Filter the entries, keeping every line with the word "comment".

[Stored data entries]
>>>

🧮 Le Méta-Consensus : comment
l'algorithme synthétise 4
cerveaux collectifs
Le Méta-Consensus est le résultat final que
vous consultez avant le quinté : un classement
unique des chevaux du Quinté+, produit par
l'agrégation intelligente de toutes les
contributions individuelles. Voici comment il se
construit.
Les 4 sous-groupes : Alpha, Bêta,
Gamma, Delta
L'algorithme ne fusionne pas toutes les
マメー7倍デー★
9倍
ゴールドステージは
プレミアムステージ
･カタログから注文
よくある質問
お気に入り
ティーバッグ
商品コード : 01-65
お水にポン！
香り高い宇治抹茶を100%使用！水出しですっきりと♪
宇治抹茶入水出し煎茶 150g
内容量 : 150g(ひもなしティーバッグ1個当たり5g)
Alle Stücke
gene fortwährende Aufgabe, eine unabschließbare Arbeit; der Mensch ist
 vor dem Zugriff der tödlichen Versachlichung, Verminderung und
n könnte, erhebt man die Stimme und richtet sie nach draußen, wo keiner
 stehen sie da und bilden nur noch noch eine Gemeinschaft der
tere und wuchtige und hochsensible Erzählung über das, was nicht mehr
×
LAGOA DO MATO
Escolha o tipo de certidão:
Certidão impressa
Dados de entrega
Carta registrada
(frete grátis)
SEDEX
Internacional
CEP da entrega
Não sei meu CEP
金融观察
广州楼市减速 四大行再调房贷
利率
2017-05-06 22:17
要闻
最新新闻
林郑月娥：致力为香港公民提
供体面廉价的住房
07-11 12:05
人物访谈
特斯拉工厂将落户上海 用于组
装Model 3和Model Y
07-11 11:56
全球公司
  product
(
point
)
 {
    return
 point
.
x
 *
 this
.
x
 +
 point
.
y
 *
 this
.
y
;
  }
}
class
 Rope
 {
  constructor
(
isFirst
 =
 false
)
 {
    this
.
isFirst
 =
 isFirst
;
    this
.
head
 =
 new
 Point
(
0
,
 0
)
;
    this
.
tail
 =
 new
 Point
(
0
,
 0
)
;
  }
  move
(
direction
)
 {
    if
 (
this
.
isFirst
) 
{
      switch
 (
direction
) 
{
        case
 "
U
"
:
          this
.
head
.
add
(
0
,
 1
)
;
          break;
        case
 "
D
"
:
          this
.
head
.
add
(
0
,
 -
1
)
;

<<<
>>>

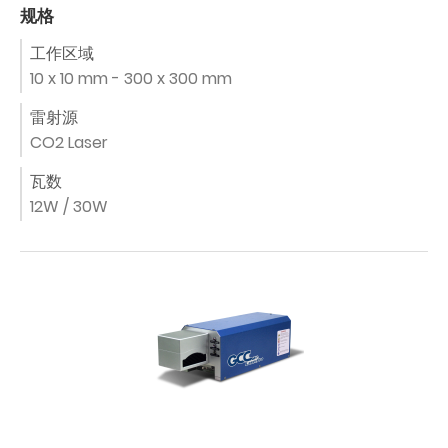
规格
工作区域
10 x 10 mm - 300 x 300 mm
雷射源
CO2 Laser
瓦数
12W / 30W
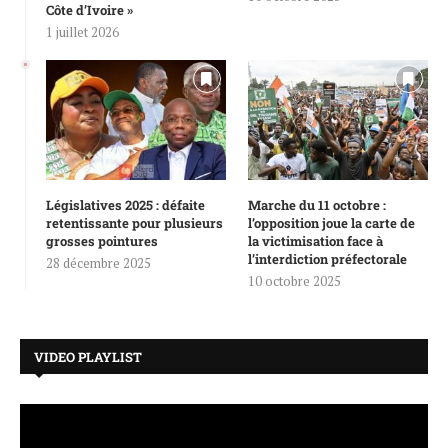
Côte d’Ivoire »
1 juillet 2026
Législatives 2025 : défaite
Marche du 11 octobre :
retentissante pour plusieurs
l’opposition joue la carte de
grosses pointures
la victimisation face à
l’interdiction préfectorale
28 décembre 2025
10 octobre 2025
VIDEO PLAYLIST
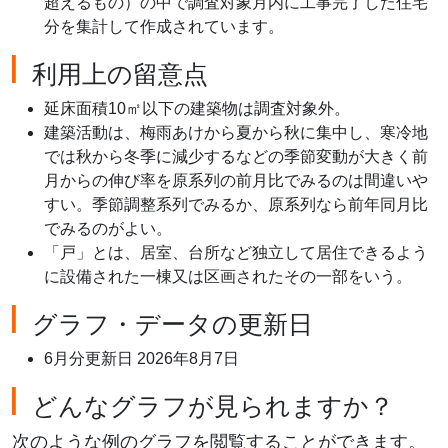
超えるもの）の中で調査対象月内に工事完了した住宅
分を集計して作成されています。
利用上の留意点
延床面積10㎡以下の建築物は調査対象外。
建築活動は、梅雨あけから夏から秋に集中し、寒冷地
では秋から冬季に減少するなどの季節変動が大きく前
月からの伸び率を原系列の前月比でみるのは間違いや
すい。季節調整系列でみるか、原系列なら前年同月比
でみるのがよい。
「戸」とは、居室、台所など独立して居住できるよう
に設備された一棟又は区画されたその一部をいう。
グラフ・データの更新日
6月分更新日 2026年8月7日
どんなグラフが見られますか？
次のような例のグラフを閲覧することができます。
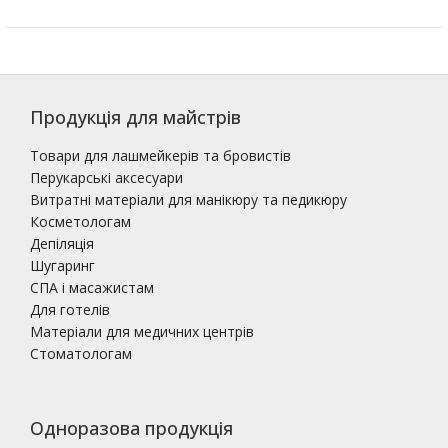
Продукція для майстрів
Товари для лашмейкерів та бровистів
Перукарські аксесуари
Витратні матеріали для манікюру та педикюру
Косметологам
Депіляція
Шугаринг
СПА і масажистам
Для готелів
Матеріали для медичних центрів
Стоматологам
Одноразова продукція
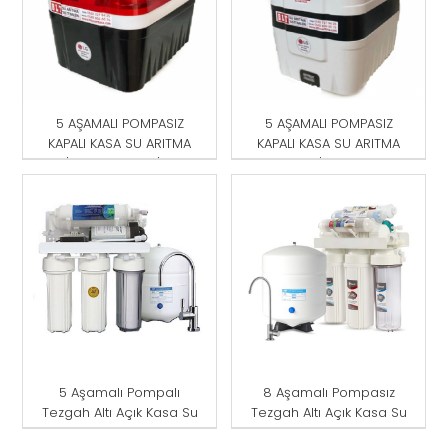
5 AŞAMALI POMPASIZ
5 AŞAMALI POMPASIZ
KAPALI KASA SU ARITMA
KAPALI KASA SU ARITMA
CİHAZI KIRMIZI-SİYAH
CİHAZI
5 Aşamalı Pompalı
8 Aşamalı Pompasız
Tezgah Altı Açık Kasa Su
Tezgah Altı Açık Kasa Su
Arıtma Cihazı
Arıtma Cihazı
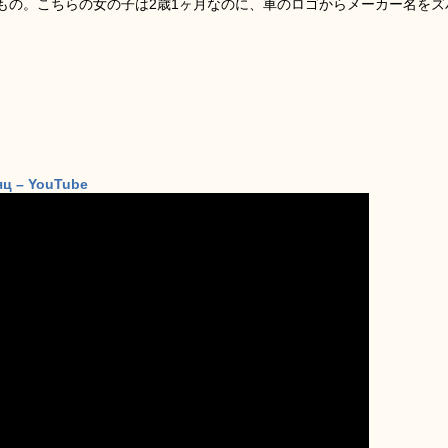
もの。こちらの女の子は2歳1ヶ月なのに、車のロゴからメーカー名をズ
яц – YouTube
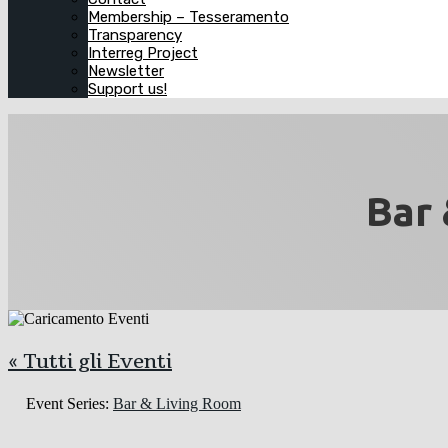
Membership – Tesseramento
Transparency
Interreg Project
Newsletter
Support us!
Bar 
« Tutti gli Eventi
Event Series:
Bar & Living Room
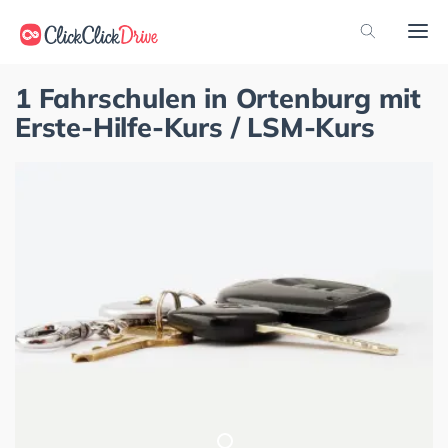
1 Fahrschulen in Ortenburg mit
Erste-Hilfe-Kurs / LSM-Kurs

<<<

● Exercise output
🧮 Le Méta-Consensus : comment
contributions individuelles. Voici comment il se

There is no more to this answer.